How to Get Started With the Postman API


Reading Time: 12 minutes

Did you know that Postman has its own API? Yes, Postman, an API platform that helps you design, test, mock, and document APIs in a collaborative fashion, has its own API. Why would you use the Postman API, you may ask. While most of the work can and should be done interactively using a GUI, you sometimes need to automate certain tasks and integrate Postman with other tools. The Postman API is a great way to do just that. During this article, you’ll learn how to use the Postman API, and you’ll get hands-on building a project that lets you synchronize your local OpenAPI specification files with Postman. Let’s get started then.
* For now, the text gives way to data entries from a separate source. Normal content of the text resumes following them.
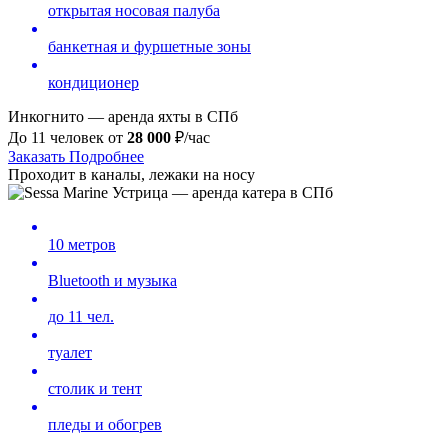
открытая носовая палуба
банкетная и фуршетные зоны
кондиционер
Инкогнито — аренда яхты в СПб
До 11 человек от
28 000
₽/час
Заказать
Подробнее
Проходит в каналы, лежаки на носу
10 метров
Bluetooth и музыка
до 11 чел.
туалет
столик и тент
пледы и обогрев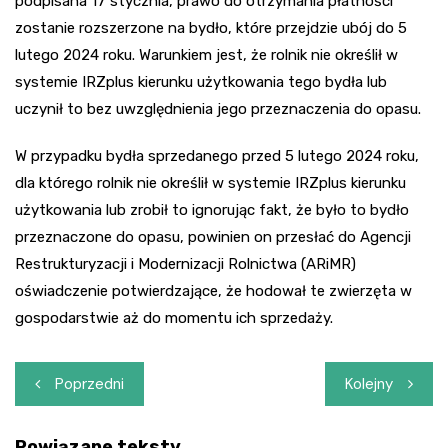
podpisana 17 stycznia, prawo do otrzymania płatności
zostanie rozszerzone na bydło, które przejdzie ubój do 5
lutego 2024 roku. Warunkiem jest, że rolnik nie określił w
systemie IRZplus kierunku użytkowania tego bydła lub
uczynił to bez uwzględnienia jego przeznaczenia do opasu.
W przypadku bydła sprzedanego przed 5 lutego 2024 roku,
dla którego rolnik nie określił w systemie IRZplus kierunku
użytkowania lub zrobił to ignorując fakt, że było to bydło
przeznaczone do opasu, powinien on przesłać do Agencji
Restrukturyzacji i Modernizacji Rolnictwa (ARiMR)
oświadczenie potwierdzające, że hodował te zwierzęta w
gospodarstwie aż do momentu ich sprzedaży.
Nawigacja
Poprzedni
Kolejny
wpisu
Powiązane teksty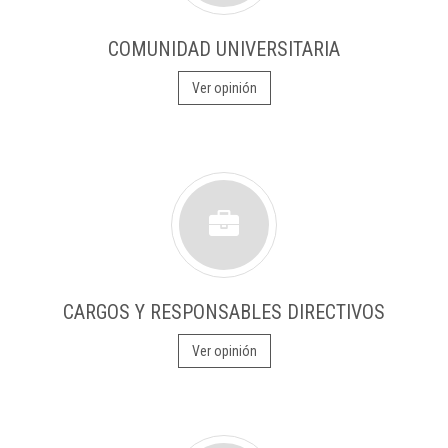
COMUNIDAD UNIVERSITARIA
Ver opinión
CARGOS Y RESPONSABLES DIRECTIVOS
Ver opinión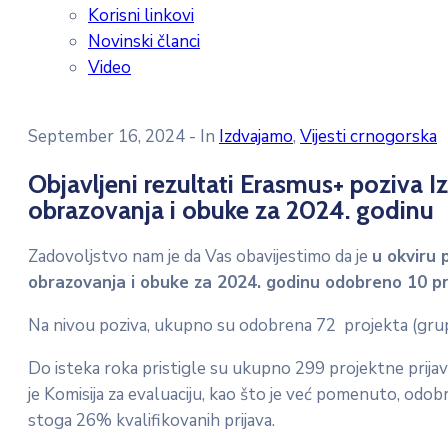
Korisni linkovi
Novinski članci
Video
September 16, 2024
- In
Izdvajamo
‚
Vijesti crnogorska
Objavljeni rezultati Erasmus+ poziva I
obrazovanja i obuke za 2024. godinu
Zadovoljstvo nam je da Vas obavijestimo da je
u okviru 
obrazovanja i obuke za 2024. godinu odobreno 10 pr
Na nivou poziva, ukupno su odobrena 72 projekta (grup
Do isteka roka pristigle su ukupno 299 projektne prijave 
je Komisija za evaluaciju, kao što je već pomenuto, odob
stoga 26% kvalifikovanih prijava.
Finding information about the Postman API

The easiest way to start learning is by consulting the official Postman API documentation. You will find general information on getting started and specific documentation for each of the existing endpoints and operations. There’s also available information about rate limits, the different HTTP status codes, and the required authentication that uses the API key scheme.

Getting an API key

To start interacting with the Postman API, you first need to have an API key. You can think of an API key as a way to identify who you are whenever you make a request to any of the endpoints available on the Postman API. An API key identifies who you are and lets the system know what you can do with the Postman API. If you share an API key with someone else, they will be able to interact with the Postman API on your behalf. So, how do you get an API key, and how do you use it? Follow these steps to generate an API key:

  1. Click on your avatar in the top right corner.
    Click on your avatar
  2. You should see a dropdown menu. Click on “Account Settings.”
    Account Settings
  3. Your profile form appears, letting you edit it. On the same screen, you should see a left navigation menu. Click on “Postman API keys.”
    Edit Profile
  4. You should now see a screen that lets you manage your API keys. Click on “Generate API key.”
    Postman API Keys
  5. A form will open, asking you to name your new API key. Give it a name, and then click on “Generate API Key.”
    Generate a Postman API Key
  6. Your new API key is generated, and you’re asked to copy it to the clipboard; otherwise, you’ll lose it forever.
    Postman API Key created

Storing the API key in an environment

Having generated an API key, it’s now time to store it in a place where you can easily use it whenever you need it. Postman has a great way of doing that, and it’s called an environment. Environments are used to store values that you can later use when making requests. Let’s first create an environment by following these steps:

  1. Click on “Environments.” You should see a list of your existing environments, or if you don’t have any, a message inviting you to create one.
    Environments
  2. Create a new environment by clicking on “Create a new Environment” or, if you already have environments, by clicking on the plus sign above (“+”).
    Create environment
  3. Give your new environment a meaningful name, e.g., “Postman Production,” and add a new variable called postman_api_key. Copy the value of the generated API key into the “Initial value” cell. Once you’re done, click “Save,” and you’ll have your generated API key store on an environment.

Making your first request

Now that you have your API key safe and stored in an environment and access to the Postman API documentation, it’s time to start using it. To make calls to the Postman API, you’ll use Postman itself. The first thing to do is find a good candidate for a first call to the Postman API. Let’s find an endpoint that doesn’t change anything and lets you understand how the Postman API works and how you can interpret its responses. You’ll start with the /me endpoint. Reading the documentation shows that the endpoint “allows you to fetch relevant information about the API key being used.” In other words, this endpoint will return information about the user that owns the API key that is being used to authenticate the call.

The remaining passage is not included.